Dataset records
»»
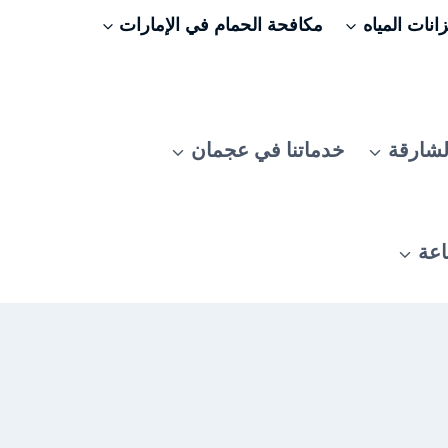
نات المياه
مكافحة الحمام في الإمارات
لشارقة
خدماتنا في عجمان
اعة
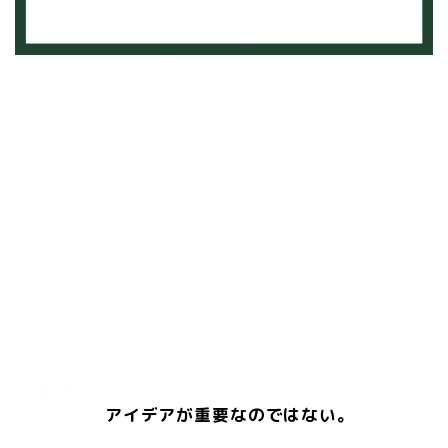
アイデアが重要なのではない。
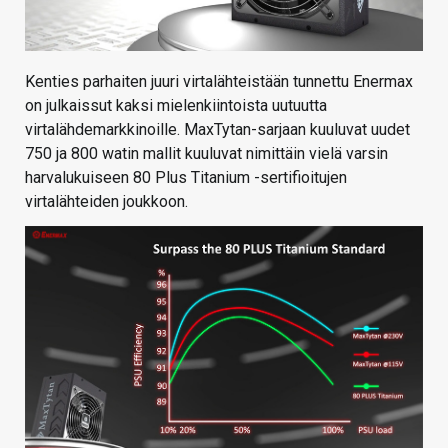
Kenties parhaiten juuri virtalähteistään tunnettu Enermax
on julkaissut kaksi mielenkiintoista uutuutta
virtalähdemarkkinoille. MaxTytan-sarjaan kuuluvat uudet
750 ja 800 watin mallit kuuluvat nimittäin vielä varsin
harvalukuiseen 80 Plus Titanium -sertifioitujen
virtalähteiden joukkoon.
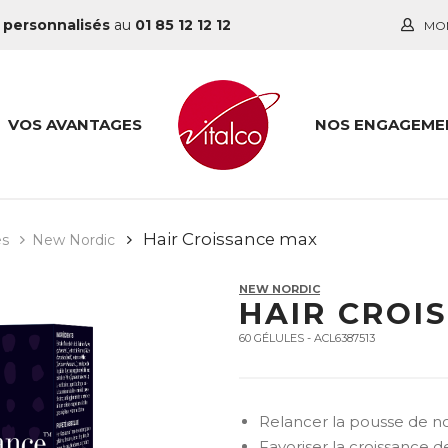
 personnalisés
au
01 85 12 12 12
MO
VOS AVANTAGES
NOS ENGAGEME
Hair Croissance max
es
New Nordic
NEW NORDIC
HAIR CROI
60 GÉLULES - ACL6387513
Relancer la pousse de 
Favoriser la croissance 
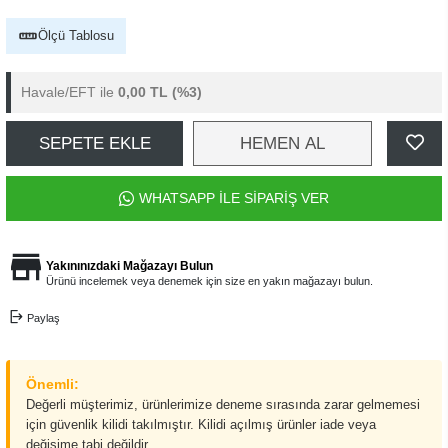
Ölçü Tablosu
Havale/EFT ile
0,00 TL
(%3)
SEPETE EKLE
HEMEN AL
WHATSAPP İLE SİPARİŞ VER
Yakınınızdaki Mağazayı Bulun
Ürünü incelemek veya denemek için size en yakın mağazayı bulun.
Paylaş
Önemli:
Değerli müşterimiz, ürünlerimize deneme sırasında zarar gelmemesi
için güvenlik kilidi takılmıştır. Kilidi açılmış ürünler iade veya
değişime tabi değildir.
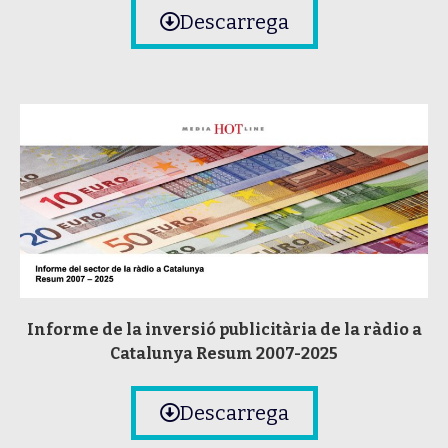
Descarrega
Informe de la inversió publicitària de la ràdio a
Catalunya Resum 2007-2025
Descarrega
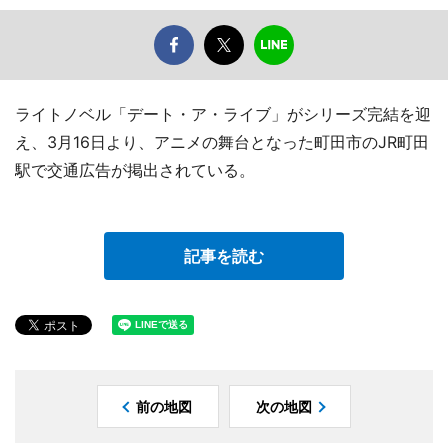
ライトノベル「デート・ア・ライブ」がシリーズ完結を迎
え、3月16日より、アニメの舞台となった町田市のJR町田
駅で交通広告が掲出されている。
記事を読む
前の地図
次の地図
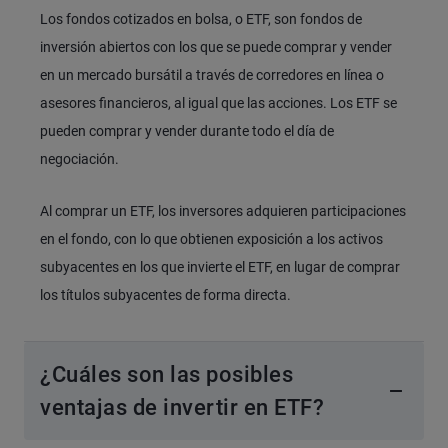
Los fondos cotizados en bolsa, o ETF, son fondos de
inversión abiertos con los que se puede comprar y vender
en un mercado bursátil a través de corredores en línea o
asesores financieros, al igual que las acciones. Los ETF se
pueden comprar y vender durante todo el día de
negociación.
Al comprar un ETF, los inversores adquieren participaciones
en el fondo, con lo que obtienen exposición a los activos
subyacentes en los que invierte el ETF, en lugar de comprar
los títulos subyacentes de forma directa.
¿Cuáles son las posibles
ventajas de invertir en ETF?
««
# DIRECTIONS FOR THIS TASK:
In your copy, include no pictures, but set down every record exactly.

# FINISHED TASK:
نات المياه
مكافحة الحمام في الإمارات
لشارقة
خدماتنا في عجمان
اعة
アイデアが重要なのではない。
Kenties parhaiten juuri virtalähteistään tunnettu Enermax
on julkaissut kaksi mielenkiintoista uutuutta
virtalähdemarkkinoille. MaxTytan-sarjaan kuuluvat uudet
750 ja 800 watin mallit kuuluvat nimittäin vielä varsin
harvalukuiseen 80 Plus Titanium -sertifioitujen
virtalähteiden joukkoon.
 personnalisés
au
01 85 12 12 12
MO
VOS AVANTAGES
NOS ENGAGEME
Hair Croissance max
es
New Nordic
NEW NORDIC
HAIR CROI
60 GÉLULES - ACL6387513
Relancer la pousse de 
Favoriser la croissance 
Ölçü Tablosu
Havale/EFT ile
0,00 TL
(%3)
SEPETE EKLE
HEMEN AL
WHATSAPP İLE SİPARİŞ VER
Yakınınızdaki Mağazayı Bulun
Ürünü incelemek veya denemek için size en yakın mağazayı bulun.
Paylaş
Önemli:
Değerli müşterimiz, ürünlerimize deneme sırasında zarar gelmemesi
için güvenlik kilidi takılmıştır. Kilidi açılmış ürünler iade veya
değişime tabi değildir.
Descarrega
Informe de la inversió publicitària de la ràdio a
Catalunya Resum 2007-2025
Descarrega
ライトノベル「デート・ア・ライブ」がシリーズ完結を迎
え、3月16日より、アニメの舞台となった町田市のJR町田
駅で交通広告が掲出されている。
記事を読む
前の地図
次の地図
Los fondos cotizados en bolsa, o ETF, son fondos de
inversión abiertos con los que se puede comprar y vender
en un mercado bursátil a través de corredores en línea o
asesores financieros, al igual que las acciones. Los ETF se
pueden comprar y vender durante todo el día de
negociación.
Al comprar un ETF, los inversores adquieren participaciones
en el fondo, con lo que obtienen exposición a los activos
subyacentes en los que invierte el ETF, en lugar de comprar
los títulos subyacentes de forma directa.
¿Cuáles son las posibles
ventajas de invertir en ETF?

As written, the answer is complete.